Titanik’in yapımında dönemin şartları da göz önünde bulundurulduğunda önemli zorluklar yaşanmış.
Uzunluğu 269,1 metre, genişliği 28,19 metre ve gros tonajı yaklaşık 46.328 ton olan gemi, zamanının en büyük gemisiydi.
Titanik 14 Nisan 1912 yılında Kuzey Atlantik Okyanusunda dev bir buzdağına çarptı.
"Batmaz" olarak nitelendirilen bu geminin sonunu devasa bir buzdağı getirdi.
Geminin batmaması için denizde olabilecek tüm olasılıklar düşünülmüş ve hemen hemen tüm olasılığa karşı tedbirler alınmıştı.
Öyle ki gemi aynı boyuttaki başka bir gemiyle kafa kafaya çarpışsa bile batmayacak şekilde dizayn edilmişti.

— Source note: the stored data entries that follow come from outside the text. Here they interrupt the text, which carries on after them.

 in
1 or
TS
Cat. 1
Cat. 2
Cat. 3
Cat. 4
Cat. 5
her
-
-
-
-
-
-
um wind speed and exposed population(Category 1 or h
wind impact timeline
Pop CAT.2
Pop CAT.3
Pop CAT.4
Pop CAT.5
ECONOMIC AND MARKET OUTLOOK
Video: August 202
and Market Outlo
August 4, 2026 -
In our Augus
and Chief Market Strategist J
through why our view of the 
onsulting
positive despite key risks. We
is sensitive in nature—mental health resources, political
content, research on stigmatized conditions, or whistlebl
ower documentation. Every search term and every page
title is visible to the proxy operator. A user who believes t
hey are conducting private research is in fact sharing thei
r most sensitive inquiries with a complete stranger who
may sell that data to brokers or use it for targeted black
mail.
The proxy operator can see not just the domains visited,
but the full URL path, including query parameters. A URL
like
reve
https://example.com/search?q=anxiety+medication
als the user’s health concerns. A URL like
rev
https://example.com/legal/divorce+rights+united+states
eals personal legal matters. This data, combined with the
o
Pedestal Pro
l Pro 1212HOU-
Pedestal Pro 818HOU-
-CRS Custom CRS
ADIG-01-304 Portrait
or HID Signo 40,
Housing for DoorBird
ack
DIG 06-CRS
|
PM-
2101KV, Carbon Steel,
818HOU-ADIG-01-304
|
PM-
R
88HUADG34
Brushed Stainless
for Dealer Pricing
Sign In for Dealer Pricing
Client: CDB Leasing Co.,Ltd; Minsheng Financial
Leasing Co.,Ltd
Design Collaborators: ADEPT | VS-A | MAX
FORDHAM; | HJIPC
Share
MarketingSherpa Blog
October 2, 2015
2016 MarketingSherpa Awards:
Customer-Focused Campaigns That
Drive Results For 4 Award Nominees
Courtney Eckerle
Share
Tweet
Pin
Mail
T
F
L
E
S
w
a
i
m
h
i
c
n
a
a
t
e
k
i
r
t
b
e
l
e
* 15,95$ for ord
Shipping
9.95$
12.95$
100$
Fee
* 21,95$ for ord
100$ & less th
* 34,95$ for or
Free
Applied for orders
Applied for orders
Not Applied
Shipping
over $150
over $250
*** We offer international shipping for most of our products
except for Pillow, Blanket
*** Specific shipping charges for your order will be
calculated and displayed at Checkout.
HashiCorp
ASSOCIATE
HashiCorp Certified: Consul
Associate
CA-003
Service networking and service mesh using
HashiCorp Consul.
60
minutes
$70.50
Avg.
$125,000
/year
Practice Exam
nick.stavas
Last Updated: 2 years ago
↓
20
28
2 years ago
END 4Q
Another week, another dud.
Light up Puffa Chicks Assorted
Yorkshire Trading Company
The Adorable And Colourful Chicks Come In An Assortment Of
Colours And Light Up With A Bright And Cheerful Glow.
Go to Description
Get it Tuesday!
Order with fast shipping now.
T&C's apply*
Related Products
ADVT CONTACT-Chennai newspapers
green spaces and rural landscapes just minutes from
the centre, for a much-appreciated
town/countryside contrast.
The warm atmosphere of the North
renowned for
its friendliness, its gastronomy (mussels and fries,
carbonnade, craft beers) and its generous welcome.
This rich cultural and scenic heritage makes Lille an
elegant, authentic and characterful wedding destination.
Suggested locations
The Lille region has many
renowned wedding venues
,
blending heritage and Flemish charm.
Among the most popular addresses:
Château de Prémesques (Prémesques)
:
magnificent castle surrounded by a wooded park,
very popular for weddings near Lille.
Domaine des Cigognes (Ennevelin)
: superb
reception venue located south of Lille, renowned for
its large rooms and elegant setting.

Titanikten, buzdağı sakin ve aysız koşullar nedeniyle neredeyse geminin üzerine gelene kadar görülmedi. Buzdağı görüldüğünde ise durumu kurtarmak imkânsızdı ve Titanik buzdağına çarptı.
Buzdağı gemiye olabilecek en kötü açıdan çarpmıştı ve geminin alt kısmındaki kompartımanlardan 6 tanesini yarıp su almasını sağlamıştı. Hâlbuki bu kompartımanlardan 4 tanesi su almış olsaydı Titanik batmayacaktı.

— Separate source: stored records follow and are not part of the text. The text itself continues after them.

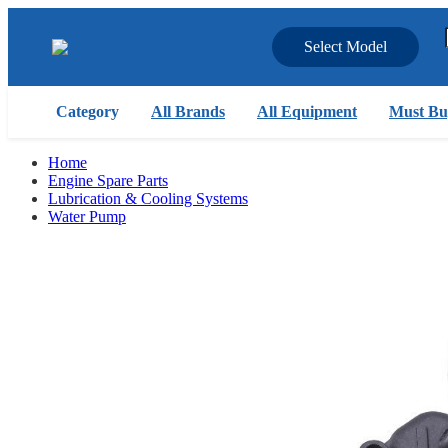
Select Model
Category
All Brands
All Equipment
Must Bu
Home
Engine Spare Parts
Lubrication & Cooling Systems
Water Pump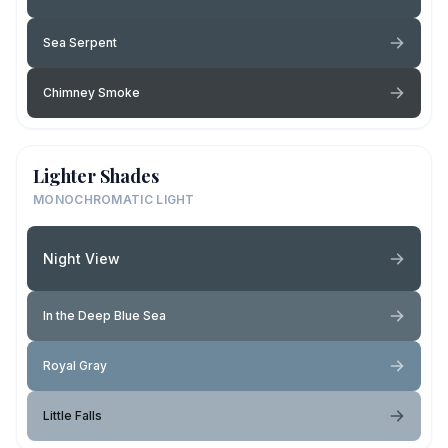
Sea Serpent
Chimney Smoke
Lighter Shades
MONOCHROMATIC LIGHT
Night View
In the Deep Blue Sea
Royal Gray
Little Falls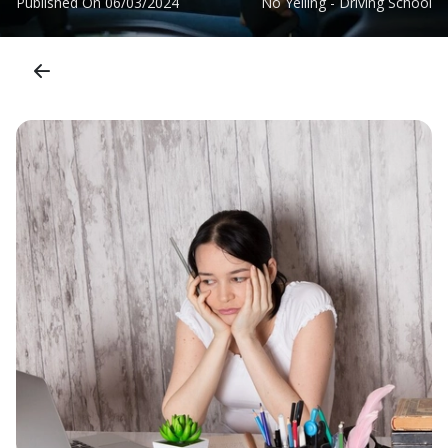
Published On
06/03/2024
No Yelling - Driving School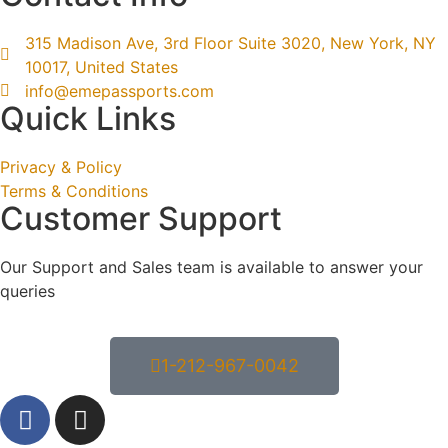
315 Madison Ave, 3rd Floor Suite 3020, New York, NY
10017, United States
info@emepassports.com
Quick Links
Privacy & Policy
Terms & Conditions
Customer Support
Our Support and Sales team is available to answer your
queries
1-212-967-0042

Yapılan olasılık hesaplarında bir buzdağının gemiye çarpıp 5 kompartımanı birden yarma ihtimali yüzde 1 olarak hesaplanmıştı.
Ve o yüzde 1’lik ihtimal ancak geminin tam da buzdağına çarptığı açıdan çarpması ile gerçekleşecekti. Ve Titanik buzdağına çarptığında ihtimal dailindeki açıyı tam tutturmuştu.
Geminin batması, buz dağına çarptıktan sonra 2 saat, 40 dakika sürdü.
Titanik’in batması sonucu oluşan can kaybının fazla olmasının nedeni oldukça ilginç.
Geminin batmaya başladığı ilk anlarda birçok insan kayıklara binmeyi reddetmiş. Nedeni ise geminin batacak olmasına halen inanamıyor olmalarıydı.
Birçok insan okyanusun ortasında ufacık bir kayığa binmektense, gemide kalmayı daha güvenli olarak görmüş.
Yolcular durumun ciddiyetinin farkına vardığında ise kayıklar çoktan suya indirilmişti.
Batan gemiden sağ kurtulanların çoğunluğu üst tabaka yolculardı.
İstatistiklere göre birinci sınıf bileti olan kadınların %97'si kurtuldu, ikinci sınıftaki kadınların %86'si kurtuldu ve üçüncü sınıftaki kadınların %49'u kurtuldu.
1. ve 2. sınıf yolcuların güvertelere yakın olması ve kayıklara daha önce bindirilmesi üst tabaka kişilerin sağ kurtulma oranının yüksek kalmasının en büyük sebebiydi.
Ortaya atılan bir iddia ise geminin battığı akşam yolcuların birçoğu daha önce şahit olmadıkları bir şeye şahit olmuşlardı. Gece tam 11:30 civarında gemideki hava sıcaklığı birden bire düşmüş.
Yolcuların ifadelerinde belirttikleri havanın soğuması anlık bir durum. Yani hava yavaş yavaş değil, bir anda 5-6 derecelik bir düşüş gösteriyor ve bu yolcular tarafından net bir şekilde hissediliyor.
Bilim insanları bu durumun açıklamasını her yıl Grönland’dan koparak okyanusa hem buzdağı hem de soğuk hava taşıyan bir akıntının varlığına bağlıyor.
Geminin batış nedeni hakkında ortaya atılan bazı iddialar ise şöyle;
- Titanik’in zırhının yeterince güçlü değildi.
- Gözlemcilerin dürbününün olmadığı ve bu nedenle buzdağını görmediler.
- Geminin kaptanı kaza öncesi fazla alkol aldı ve sarhoş olması nedeniyle kazayı gerçekleştirdi.